Last week, Belinkie wrote a post asking if the 2000s had heralded the end of movie stars as a commodity: the end of the bankable face.

But in the last 10 years, has Hollywood produced any new A-list talent? The Ulmer Scale is an anual ranking of the most bankable actors. Their most recent top 10 list was: Will Smith, Johnny Depp, Brad Pitt, Tom Hanks, George Clooney, Will Ferrell, Reese Witherspoon, Nicholas Cage, Leonardo DiCaprio, and Russell Crowe. With the exceptions of Ferrell and Witherspoon (who I’m not buying as the #1 leading lady, by the way), all of these people were huge stars more than a decade ago. Hollywood is standing still.

First off, that list strains a little. Russell Crowe was a huge star in 2000 – ten years ago – because of Gladiator. Prior to that, his biggest roles had been in L.A. Confidential (an ensemble picture) and The Quick and the Dead (a likable but small Sam Raimi western). And Will Ferrell wasn’t opening movies before Elf.

But his point is otherwise sound. Will Smith was huge in the 90s (Independence Day, Bad Boys) and the 00s (Ali, I Am Legend). Nicholas Cage got movie posters all to himself in both decades. Ditto Johnny Depp; ditto Tom Hanks. And the reason that’s stayed true is obvious: they can reliably play the same character.

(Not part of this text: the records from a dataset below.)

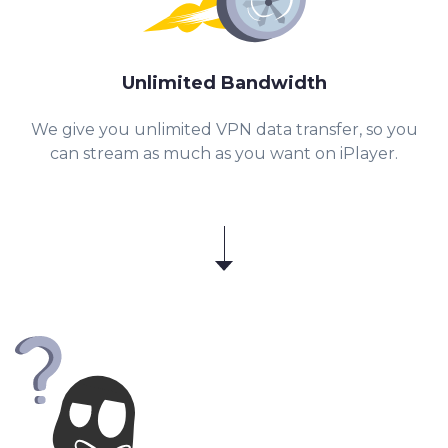
Unlimited Bandwidth
We give you unlimited VPN data transfer, so you
can stream as much as you want on iPlayer.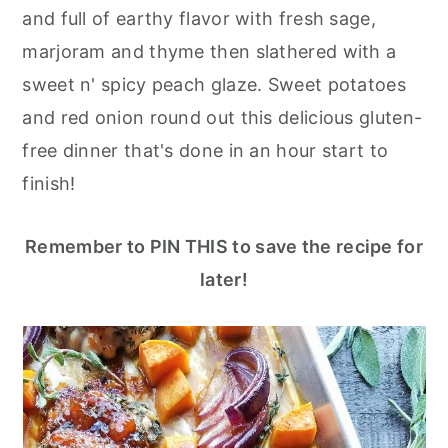
r
o
r
and full of earthy flavor with fresh sage,
y
n
y
marjoram and thyme then slathered with a
n
t
s
sweet n' spicy peach glaze. Sweet potatoes
a
e
i
and red onion round out this delicious gluten-
v
n
d
free dinner that's done in an hour start to
i
t
e
finish!
g
b
a
a
Remember to PIN THIS to save the recipe for
t
r
later!
i
o
n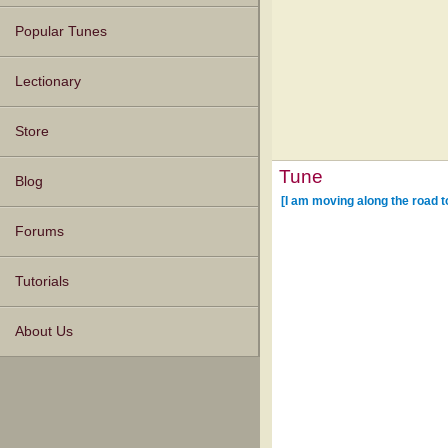
Popular Tunes
Lectionary
Store
Tune
Blog
[I am moving along the road t
Forums
Tutorials
About Us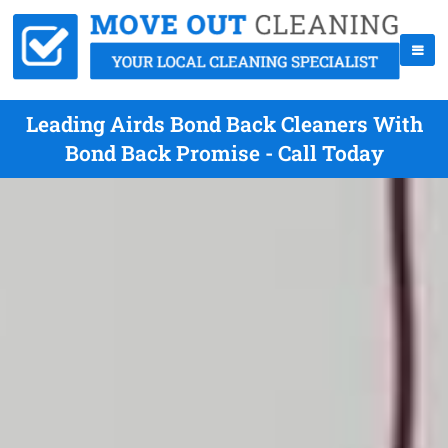
Leading Airds Bond Back Cleaners With
Bond Back Promise - Call Today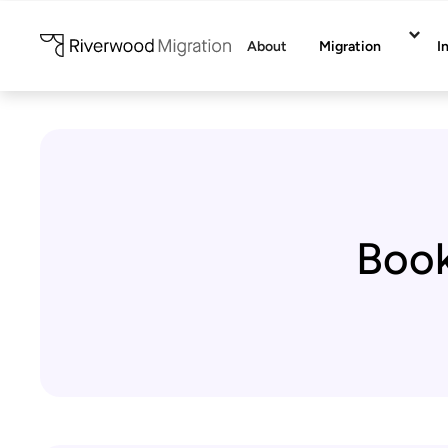
About
Migration
I
Book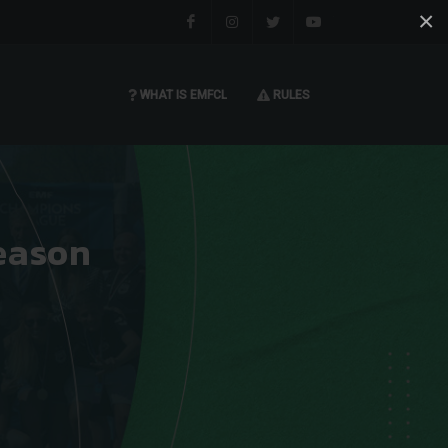
×
Facebook
Instagram
Twitter
You tube
WHAT IS EMFCL
RULES
eason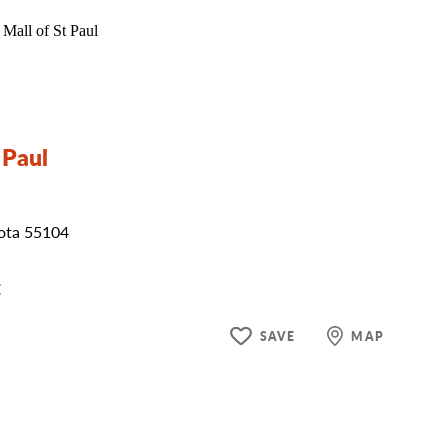
 Paul
sota 55104
E
SAVE
MAP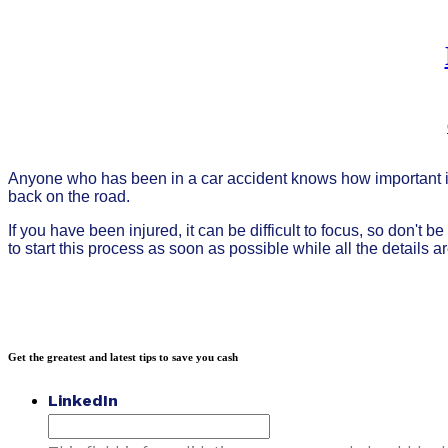
Anyone who has been in a car accident knows how important it 
back on the road.
If you have been injured, it can be difficult to focus, so don't 
to start this process as soon as possible while all the details a
Get the greatest and latest tips to save you cash
LinkedIn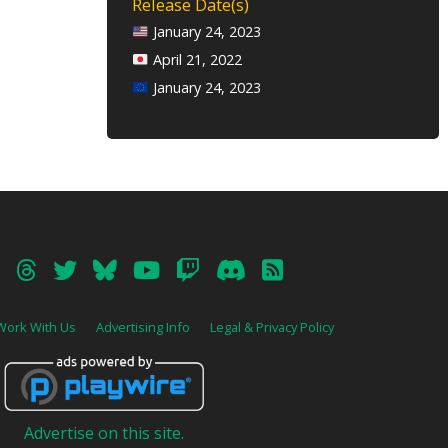
Release Date(s)
January 24, 2023
April 21, 2022
January 24, 2023
Work With Us
Advertising Info
Legal & Privacy Policy
Advertise on this site.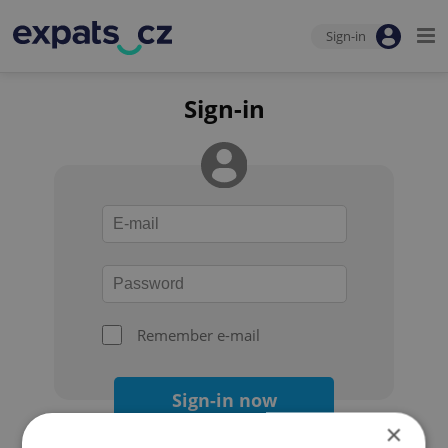
Sign-in
Sign-in
Remember e-mail
Sign-in now
×
Forgot your password?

Except that’s not quite the case, is it?

Let’s look at Johnny Depp. In the early 90s, Depp was playing heartthrobs. He was either the pretty boy with a bad edge (Cry-Baby) or he was the handsome outsider (Benny and Joon; What’s Eating Gilbert Grape?). Either way, he was getting by on looks. Then, in the mid-90s, Depp started playing more eccentric characters (Dead Man, Ed Wood, Donnie Brasco, Fear and Loathing in Las Vegas). In the early 00s, Depp took on roles of cocky authority: a CIA agent in Once Upon A Time in Mexico, a legendary pirate in Pirates of the Caribbean, a police inspector in From Hell, America’s earliest cocaine dealer in Blow, etc. While none of these are a radical shift from the prior category, you can see how they’ve evolved. Imagine the soft-hearted juvenile delinquent Cry-Baby as a CIA agent ten years later.

Johnny Depp has stayed a star for the last twenty years, but not by being the same person.

I would not be intimidated by this man.

Consider also Will Smith. Smith started out as the smart-aleck kid, or roles where being smart-aleck and young would work to his advantage: a Bel Air teenager, a maverick Miami cop, a fighter pilot. He has since matured to take on more dependable roles: a date doctor, the last scientist in New York after a vampirizing virus, a father struggling to provide for his son. It makes sense that Smith would try more grounded roles as he got older, but it didn’t have to work out that way. Rob Schneider certainly hasn’t tried to get any more grounded, and we’ve grown tired of his schtick as a result. But Smith has changed and we keep rediscovering him.

So in order to retain your place in the spotlight, you need to reinvent yourself. That seems obvious enough. But how often do you need to reinvent yourself? How long can you stay a star before you need to become someone new?

Fortunately, that question has already been answered: three years. You can be a star for three years.

In 1997, writer and critic Louis Menand wrote a brilliant article for The New Yorker called “The Iron Law of Stardom“:

Tom Hanks won the Academy Award for Best Actor in both 1993 and 1994, beating out eight of our most respected actors. Does anything prevent him from winning the Oscar forever? Yes: the law of the three-year limit, otherwise known as the Iron Law of Stardom. This law dictates that stardom cannot last longer than three years.

[…]

One apparent countexample can be disposed of at the start: the Beatles’ six-year reign was, in fact, two consecutive three-year terms. They were two different groups: lovable mop tops (1964-67), and hippie artistes (1967-70).

[…]

“Stardom” is here used in a particular and technical sense, as a discrete and recognizable episode in the life of a star. It is the intersection of personality with history, a perfect congruence of the way the world happens to be and the way the star is. The world, however, moves on. The star does, too, an animated relic. Tom Hanks may win the Oscar for Best Actor again, but if he does people will just enjoy the reminder, as they did when Al Pacino won an Oscar for “Scent of a Woman” in 1992. Pacino had already had his three years of stardom (1972-75).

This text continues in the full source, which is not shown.